On ne présente plus, dans nos colonnes, Another Pixel, hors pair derrière les platines et vétéran indispensable de nos soirées. DJ avant tout, c’est à partir de son intérêt pour le live et l’improvisation qu’il se consacre à la production. Ses affinités musicales le rapprochent naturellement de Benales, producteur et DJ de techno principalement, qui partage avec lui le goût pour la techno, en particulier de Detroit, et l’électro.
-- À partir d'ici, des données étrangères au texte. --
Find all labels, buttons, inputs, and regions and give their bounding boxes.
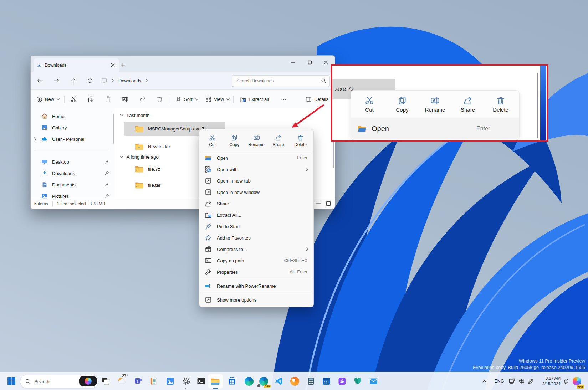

Ils ont donc en commun l’attrait des sonorités analogiques et électroniques, et la touche peut-être plus cosmique d’Another Pixel se complète parfaitement de l’influence plus dub techno de Benales.
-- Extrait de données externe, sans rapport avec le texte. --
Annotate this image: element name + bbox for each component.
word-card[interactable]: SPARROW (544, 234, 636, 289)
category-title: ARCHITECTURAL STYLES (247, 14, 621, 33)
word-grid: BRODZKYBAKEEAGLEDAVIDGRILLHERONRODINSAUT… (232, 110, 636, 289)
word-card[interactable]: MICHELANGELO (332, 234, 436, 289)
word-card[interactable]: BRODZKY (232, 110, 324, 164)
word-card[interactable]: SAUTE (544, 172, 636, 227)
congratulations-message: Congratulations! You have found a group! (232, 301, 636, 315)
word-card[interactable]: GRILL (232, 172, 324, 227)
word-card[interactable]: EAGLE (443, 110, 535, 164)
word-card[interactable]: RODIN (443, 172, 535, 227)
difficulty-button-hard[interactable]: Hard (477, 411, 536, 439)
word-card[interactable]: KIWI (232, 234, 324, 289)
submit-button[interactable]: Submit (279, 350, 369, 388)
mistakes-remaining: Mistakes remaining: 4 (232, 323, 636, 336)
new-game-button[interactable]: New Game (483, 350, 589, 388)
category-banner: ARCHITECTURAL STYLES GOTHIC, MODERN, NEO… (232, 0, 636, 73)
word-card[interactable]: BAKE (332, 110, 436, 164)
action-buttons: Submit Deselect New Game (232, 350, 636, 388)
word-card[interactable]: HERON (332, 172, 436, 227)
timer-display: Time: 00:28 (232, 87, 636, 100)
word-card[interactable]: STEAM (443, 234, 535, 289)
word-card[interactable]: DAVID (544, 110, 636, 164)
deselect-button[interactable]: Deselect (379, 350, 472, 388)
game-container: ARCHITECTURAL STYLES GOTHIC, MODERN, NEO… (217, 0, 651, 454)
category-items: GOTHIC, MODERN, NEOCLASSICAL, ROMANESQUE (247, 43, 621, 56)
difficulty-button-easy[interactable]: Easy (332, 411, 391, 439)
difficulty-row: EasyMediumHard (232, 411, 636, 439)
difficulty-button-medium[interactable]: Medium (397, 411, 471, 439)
C’est en tout cas ce dont témoigne leur Forto de Animo, tiré de la compilation Flowing Light de Les Eveillés Records, condensé extrême d’énergie, propre à retourner le dancefloor. Dès le début du morceau, on est surpris puis immédiatement entraîné par la force qui se dégage de la production. Les sonorités cuivrées des synthés, à la fois métalliques et chaudes, se marient parfaitement aux percussions, qui savent être très présentes sans écraser la ligne mélodique, véritable fil conducteur et marqueur du morceau. Le kick écrasé mais rond semble rebondir à chaque temps ; il ne se limite d’ailleurs pas aux fréquences graves, mais a une composante très aiguë, aidé en cela par le clap qui vient, en quelque sorte, compléter le spectre des fréquences appuyées à chaque temps. De la sorte, il assoit le 4×4, mais tout en dynamique, de manière à nous emporter.
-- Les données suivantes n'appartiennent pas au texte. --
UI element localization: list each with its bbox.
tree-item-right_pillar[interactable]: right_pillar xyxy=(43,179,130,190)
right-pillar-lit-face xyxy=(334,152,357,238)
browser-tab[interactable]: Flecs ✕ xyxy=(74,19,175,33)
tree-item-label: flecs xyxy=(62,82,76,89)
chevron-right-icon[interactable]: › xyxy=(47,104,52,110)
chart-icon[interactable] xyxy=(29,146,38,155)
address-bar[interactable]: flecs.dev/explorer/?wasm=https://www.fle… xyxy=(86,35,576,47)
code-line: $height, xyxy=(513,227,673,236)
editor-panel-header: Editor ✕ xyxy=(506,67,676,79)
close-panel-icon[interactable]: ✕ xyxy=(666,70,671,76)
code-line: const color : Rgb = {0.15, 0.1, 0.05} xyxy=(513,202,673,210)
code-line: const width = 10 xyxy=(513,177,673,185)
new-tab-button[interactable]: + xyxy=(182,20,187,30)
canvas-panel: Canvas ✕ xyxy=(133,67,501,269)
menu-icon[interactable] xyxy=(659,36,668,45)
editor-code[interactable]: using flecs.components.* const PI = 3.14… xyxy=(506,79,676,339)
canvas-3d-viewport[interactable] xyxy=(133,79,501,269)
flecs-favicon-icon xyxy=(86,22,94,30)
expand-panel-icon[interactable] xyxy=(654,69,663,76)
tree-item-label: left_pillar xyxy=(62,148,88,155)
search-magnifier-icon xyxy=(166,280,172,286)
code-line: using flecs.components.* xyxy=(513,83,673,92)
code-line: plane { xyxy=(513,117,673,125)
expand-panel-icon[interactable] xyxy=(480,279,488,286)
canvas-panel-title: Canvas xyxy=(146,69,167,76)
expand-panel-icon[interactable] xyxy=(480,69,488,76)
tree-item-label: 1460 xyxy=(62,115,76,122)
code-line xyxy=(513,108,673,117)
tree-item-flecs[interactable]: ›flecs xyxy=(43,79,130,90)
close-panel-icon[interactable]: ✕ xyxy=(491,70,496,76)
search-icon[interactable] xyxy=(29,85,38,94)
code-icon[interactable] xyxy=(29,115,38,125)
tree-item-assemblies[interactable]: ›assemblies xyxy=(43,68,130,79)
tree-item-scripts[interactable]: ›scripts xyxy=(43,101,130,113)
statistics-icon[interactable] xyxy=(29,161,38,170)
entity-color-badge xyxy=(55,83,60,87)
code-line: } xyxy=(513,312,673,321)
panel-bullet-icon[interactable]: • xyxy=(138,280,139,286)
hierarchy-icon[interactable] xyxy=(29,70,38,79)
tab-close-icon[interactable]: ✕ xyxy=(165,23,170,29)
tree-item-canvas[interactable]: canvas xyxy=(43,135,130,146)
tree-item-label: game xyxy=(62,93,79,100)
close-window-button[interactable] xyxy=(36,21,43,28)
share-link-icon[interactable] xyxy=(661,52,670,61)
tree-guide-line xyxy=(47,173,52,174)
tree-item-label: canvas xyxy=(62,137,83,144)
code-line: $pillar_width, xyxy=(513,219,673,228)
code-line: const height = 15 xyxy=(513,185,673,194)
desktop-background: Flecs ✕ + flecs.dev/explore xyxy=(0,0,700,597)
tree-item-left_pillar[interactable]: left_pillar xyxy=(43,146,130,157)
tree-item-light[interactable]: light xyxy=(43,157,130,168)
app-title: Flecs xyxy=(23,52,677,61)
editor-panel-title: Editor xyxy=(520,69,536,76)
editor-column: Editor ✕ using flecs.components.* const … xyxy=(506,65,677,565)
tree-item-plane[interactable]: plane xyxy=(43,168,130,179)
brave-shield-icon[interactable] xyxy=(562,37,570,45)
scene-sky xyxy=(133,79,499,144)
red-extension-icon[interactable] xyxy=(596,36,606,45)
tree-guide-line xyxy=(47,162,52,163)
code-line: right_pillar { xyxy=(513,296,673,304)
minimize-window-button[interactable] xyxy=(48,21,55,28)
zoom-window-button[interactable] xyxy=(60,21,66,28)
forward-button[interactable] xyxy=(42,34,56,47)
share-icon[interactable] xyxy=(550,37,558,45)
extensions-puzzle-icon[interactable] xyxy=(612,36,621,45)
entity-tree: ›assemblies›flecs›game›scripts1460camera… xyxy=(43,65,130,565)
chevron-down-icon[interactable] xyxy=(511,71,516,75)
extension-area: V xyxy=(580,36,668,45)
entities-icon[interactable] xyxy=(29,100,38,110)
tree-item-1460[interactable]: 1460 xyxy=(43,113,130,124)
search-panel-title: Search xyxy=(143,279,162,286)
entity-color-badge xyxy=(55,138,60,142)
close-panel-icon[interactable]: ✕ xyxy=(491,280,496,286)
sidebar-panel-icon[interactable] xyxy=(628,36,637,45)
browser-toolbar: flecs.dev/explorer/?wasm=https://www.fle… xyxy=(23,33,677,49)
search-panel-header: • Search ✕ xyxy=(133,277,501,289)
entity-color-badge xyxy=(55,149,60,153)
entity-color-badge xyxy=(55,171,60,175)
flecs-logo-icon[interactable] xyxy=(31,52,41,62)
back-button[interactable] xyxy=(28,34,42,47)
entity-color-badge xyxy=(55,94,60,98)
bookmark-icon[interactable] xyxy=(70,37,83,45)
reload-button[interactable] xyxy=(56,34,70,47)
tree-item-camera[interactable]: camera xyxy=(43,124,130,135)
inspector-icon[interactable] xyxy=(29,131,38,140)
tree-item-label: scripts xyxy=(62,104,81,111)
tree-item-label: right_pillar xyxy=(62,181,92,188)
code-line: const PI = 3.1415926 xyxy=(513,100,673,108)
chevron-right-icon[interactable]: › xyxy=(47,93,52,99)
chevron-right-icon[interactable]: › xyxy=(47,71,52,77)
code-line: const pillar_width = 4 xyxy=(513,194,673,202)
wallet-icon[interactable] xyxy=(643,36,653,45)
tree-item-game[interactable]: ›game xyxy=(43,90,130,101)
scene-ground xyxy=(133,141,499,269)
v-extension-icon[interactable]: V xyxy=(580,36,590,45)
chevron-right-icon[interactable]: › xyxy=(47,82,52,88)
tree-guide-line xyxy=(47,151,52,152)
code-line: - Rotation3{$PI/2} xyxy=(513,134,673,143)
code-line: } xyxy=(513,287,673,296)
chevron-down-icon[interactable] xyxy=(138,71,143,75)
Car c’est bien de nous emporter qu’il s’agit : le morceau est construit de manière à nous donner l’impression d’une fuite en avant continue, sans perte de rythme ou de force. Au rôle moteur des percussions, il faut ajouter d’abord celui de la ligne de basse, qui court comme un ostinato répété et quasiment continu en de très basses fréquences, apportant en parallèle de la profondeur sans lenteur. Il faut mentionner ensuite celui des accords, dont la brève mélodie – en cela ils donnent l’assise, statique, du morceau – nous projette sans cesse – en cela ils échappent toujours à la stabilité. Leur texture, qui emploie une frange assez large de fréquences, dans les médiums, les rendent frontaux et immédiatement accrocheurs. Ils donnent donc à la fois identité et mobilité à l’ensemble.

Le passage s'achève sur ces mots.